══ Exercise input

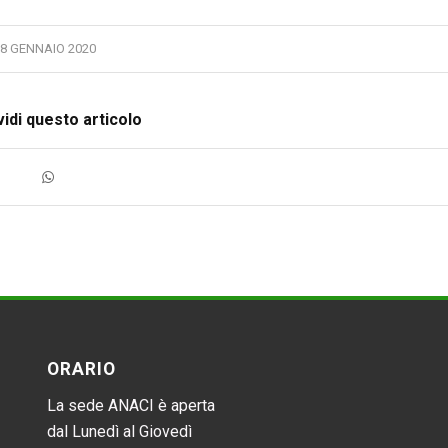
8 GENNAIO 2020
idi questo articolo
ORARIO
La sede ANACI è aperta
dal Lunedì al Giovedì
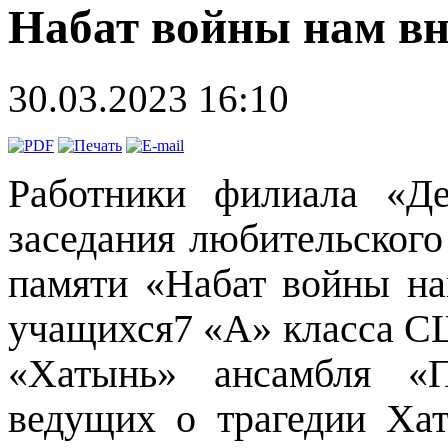
Набат войны нам вн
30.03.2023 16:10
Работники филиала «Де
заседания любительского
памяти «Набат войны на
учащихся7 «А» класса С
«Хатынь» ансамбля «П
ведущих о трагедии Хат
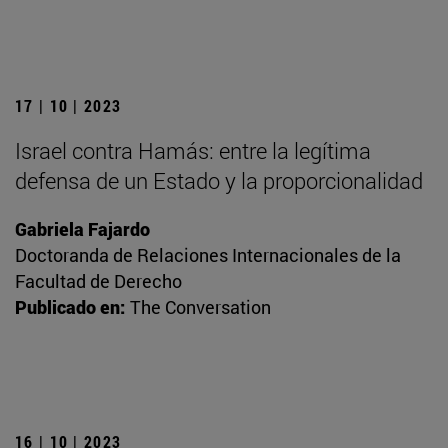
17 | 10 | 2023
Israel contra Hamás: entre la legítima
defensa de un Estado y la proporcionalidad
Gabriela Fajardo
Doctoranda de Relaciones Internacionales de la
Facultad de Derecho
Publicado en:
The Conversation
16 | 10 | 2023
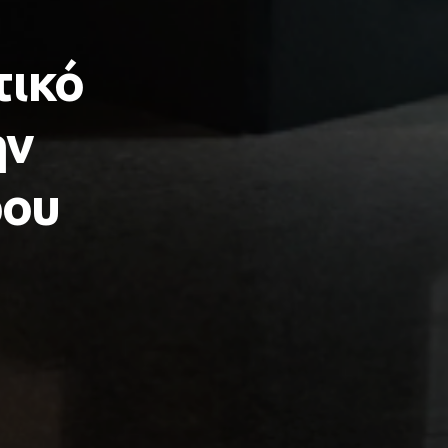
τικό
ην
ρου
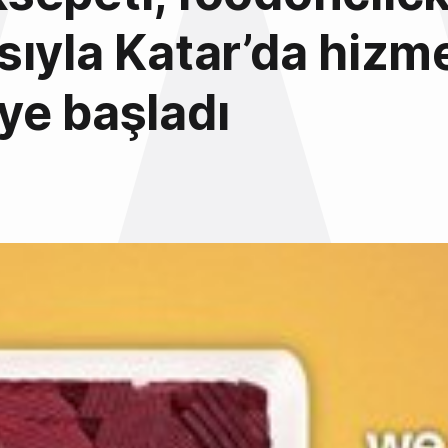
ıyla Katar’da hizm
ye başladı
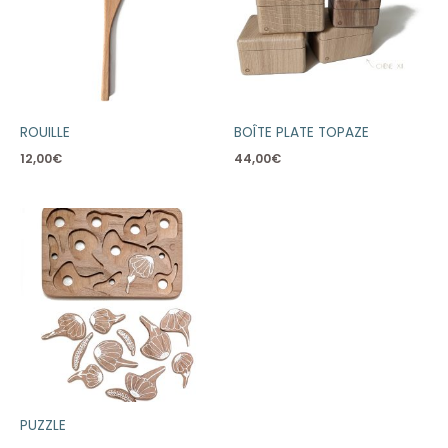
ROUILLE
BOÎTE PLATE TOPAZE
12,00
€
44,00
€
PUZZLE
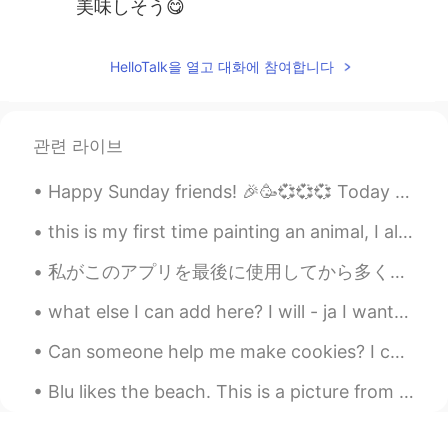
美味しそう😋
HelloTalk을 열고 대화에 참여합니다
관련 라이브
Happy Sunday friends! 🎉🥳💞💞💞 Today I had church and was able to enjoy playing music with some l...
this is my first time painting an animal, I always just paint buildings or scenery. I will keep p...
私がこのアプリを最後に使用してから多くのことが起こりました。 ２年前の10月、2羽兎が買いました。 今年の１月、大学を卒業しました。それに、前の犬が亡くなりました。とても悲しかったです。 ...
what else I can add here? I will - ja I want- yaak I am (ing) -gum lung i dont - mai I just - pu...
Can someone help me make cookies? I can not read the instructions. What is the ingredient next to...
Blu likes the beach. This is a picture from last year on Thanksgiving. Since I didn’t want to put...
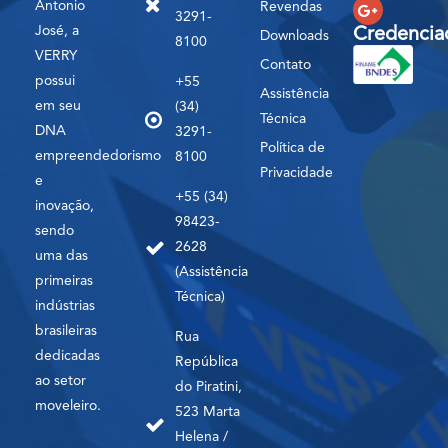
Antonio
Revendas
3291-
José, a
Credencia
Downloads
8100
VERRY
Contato
possui
+55
Assistência
em seu
(34)
Técnica
DNA
3291-
Política de
empreendedorismo
8100
Privacidade
e
+55 (34)
inovação,
98423-
sendo
2628
uma das
(Assistência
primeiras
Técnica)
indústrias
brasileiras
Rua
dedicadas
República
ao setor
do Piratini,
moveleiro.
523 Marta
Helena /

════

:: What to produce ::
Everything in the data above should be set down again exactly, except the pictures.

:: Written answer ::
8 GENNAIO 2020
idi questo articolo
ORARIO
La sede ANACI è aperta
dal Lunedì al Giovedì
Набат войны нам вн
30.03.2023 16:10
Работники филиала «Де
заседания любительского
памяти «Набат войны на
учащихся7 «А» класса С
«Хатынь» ансамбля «П
ведущих о трагедии Хат
17 | 10 | 2023
Israel contra Hamás: entre la legítima
defensa de un Estado y la proporcionalidad
Gabriela Fajardo
Doctoranda de Relaciones Internacionales de la
Facultad de Derecho
Publicado en:
The Conversation
16 | 10 | 2023
τικό
ην
ρου
ıyla Katar’da hizm
ye başladı
ROUILLE
BOÎTE PLATE TOPAZE
12,00
€
44,00
€
PUZZLE
美味しそう😋
HelloTalk을 열고 대화에 참여합니다
관련 라이브
Happy Sunday friends! 🎉🥳💞💞💞 Today I had church and was able to enjoy playing music with some l...
this is my first time painting an animal, I always just paint buildings or scenery. I will keep p...
私がこのアプリを最後に使用してから多くのことが起こりました。 ２年前の10月、2羽兎が買いました。 今年の１月、大学を卒業しました。それに、前の犬が亡くなりました。とても悲しかったです。 ...
what else I can add here? I will - ja I want- yaak I am (ing) -gum lung i dont - mai I just - pu...
Can someone help me make cookies? I can not read the instructions. What is the ingredient next to...
Blu likes the beach. This is a picture from last year on Thanksgiving. Since I didn’t want to put...
Antonio
Revendas
3291-
José, a
Credencia
Downloads
8100
VERRY
Contato
possui
+55
Assistência
em seu
(34)
Técnica
DNA
3291-
Política de
empreendedorismo
8100
Privacidade
e
+55 (34)
inovação,
98423-
sendo
2628
uma das
(Assistência
primeiras
Técnica)
indústrias
brasileiras
Rua
dedicadas
República
ao setor
do Piratini,
moveleiro.
523 Marta
Helena /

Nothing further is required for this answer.